Let’s define a simple traffic light with two states: Walk and DontWalk:
statemachine!{
Name TrafficLightStatemachine
InitialState DontWalk
DontWalk {
TimerFired => Walk
}
Walk {
TimerFired => DontWalk
}
}OK, now we have two states, and anytime a timer fires, the state will switch from DontWalk to Walk and vice
versa. For safety reasons, the traffic light starts in the DontWalk state. Of course, the lights actually have to
be switched for the traffic light to work.
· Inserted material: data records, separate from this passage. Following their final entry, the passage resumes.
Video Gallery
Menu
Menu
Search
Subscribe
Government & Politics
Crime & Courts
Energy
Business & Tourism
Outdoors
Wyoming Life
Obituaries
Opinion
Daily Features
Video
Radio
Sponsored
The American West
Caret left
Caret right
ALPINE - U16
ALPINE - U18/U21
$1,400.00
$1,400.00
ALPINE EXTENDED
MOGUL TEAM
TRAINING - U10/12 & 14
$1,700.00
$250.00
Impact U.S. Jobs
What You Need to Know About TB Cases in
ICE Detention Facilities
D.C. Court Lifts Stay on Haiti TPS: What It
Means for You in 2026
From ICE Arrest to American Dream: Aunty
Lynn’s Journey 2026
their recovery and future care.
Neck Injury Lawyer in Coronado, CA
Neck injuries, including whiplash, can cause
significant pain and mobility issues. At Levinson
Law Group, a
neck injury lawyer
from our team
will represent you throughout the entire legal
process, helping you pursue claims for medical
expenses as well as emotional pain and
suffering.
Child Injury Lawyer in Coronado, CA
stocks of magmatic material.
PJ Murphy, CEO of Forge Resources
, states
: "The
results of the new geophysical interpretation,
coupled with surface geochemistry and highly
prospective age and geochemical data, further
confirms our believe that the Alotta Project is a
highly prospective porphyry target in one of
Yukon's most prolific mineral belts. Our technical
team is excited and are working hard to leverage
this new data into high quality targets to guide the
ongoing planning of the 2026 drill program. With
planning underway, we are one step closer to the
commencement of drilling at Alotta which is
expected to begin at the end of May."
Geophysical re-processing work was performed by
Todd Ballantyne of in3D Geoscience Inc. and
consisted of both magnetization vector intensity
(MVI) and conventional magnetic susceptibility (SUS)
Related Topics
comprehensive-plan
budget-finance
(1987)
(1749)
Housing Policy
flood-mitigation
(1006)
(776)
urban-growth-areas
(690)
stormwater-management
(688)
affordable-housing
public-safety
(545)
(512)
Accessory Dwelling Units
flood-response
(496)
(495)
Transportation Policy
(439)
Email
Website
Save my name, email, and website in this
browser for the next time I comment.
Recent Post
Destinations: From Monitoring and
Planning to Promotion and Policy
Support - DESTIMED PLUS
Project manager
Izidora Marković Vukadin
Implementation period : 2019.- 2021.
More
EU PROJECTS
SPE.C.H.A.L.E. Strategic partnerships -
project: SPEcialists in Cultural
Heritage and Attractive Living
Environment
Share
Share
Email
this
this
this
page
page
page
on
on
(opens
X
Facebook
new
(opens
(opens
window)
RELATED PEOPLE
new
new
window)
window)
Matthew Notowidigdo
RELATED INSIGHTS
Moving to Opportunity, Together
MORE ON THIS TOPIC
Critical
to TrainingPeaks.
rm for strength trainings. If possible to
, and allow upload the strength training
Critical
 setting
We have two possibilities for this simple example: actions or entry
and exit handlers.
§Using action handlers
statemachine!{
Name TrafficLightStatemachine
InitialState DontWalk
DontWalk {
TimerFired ==switch_to_walk=> Walk
}
Walk {
TimerFired ==switch_to_dont_walk=> DontWalk
}
}
struct LightSwitch{}
impl TrafficLightStatemachineHandler for LightSwitch{
fn switch_to_walk(&mut self) {
println!("Switching \"Don't Walk\" off");
println!("Switching \"Walk\" on");
}
fn switch_to_dont_walk(&mut self) {
println!("Switching \"Walk\" off");
println!("Switching \"Don't Walk\" on");
}
}
fn main() {
let lights=LightSwitch{};
let sm=TrafficLightStatemachine::new(lights);
sm.event(TrafficLightStatemachineEvent::TimerFired);
assert_eq!(sm.get_state(),TrafficLightStatemachineState::Walk);
sm.event(TrafficLightStatemachineEvent::TimerFired);
assert_eq!(sm.get_state(),TrafficLightStatemachineState::DontWalk);
sm.event(TrafficLightStatemachineEvent::TimerFired);
assert_eq!(sm.get_state(),TrafficLightStatemachineState::Walk);
sm.event(TrafficLightStatemachineEvent::TimerFired);
assert_eq!(sm.get_state(),TrafficLightStatemachineState::DontWalk);
}§Using entry/exit handlers
statemachine!{
Name TrafficLightStatemachine
InitialState DontWalk
DontWalk {
OnEntry switch_on_dont_walk
OnExit switch_off_dont_walk
TimerFired => Walk
}
Walk {
OnEntry switch_on_walk
OnExit switch_off_walk
TimerFired => DontWalk
}
}
struct LightSwitch{}
impl TrafficLightStatemachineHandler for LightSwitch{
fn switch_off_dont_walk(&mut self) {
println!("Switching \"Don't Walk\" off");
}
fn switch_on_dont_walk(&mut self) {
println!("Switching \"Don't Walk\" on");
}
fn switch_off_walk(&mut self) {
println!("Switching \"Walk\" off");
}
fn switch_on_walk(&mut self) {
println!("Switching \"Walk\" on");
}
}
§Using guards
Let’s extend the Using actions example a bit more. Assume a traffic light with a button for pedestrians to press to switch the car’s light to red and the pedestrian’s light to “walk”.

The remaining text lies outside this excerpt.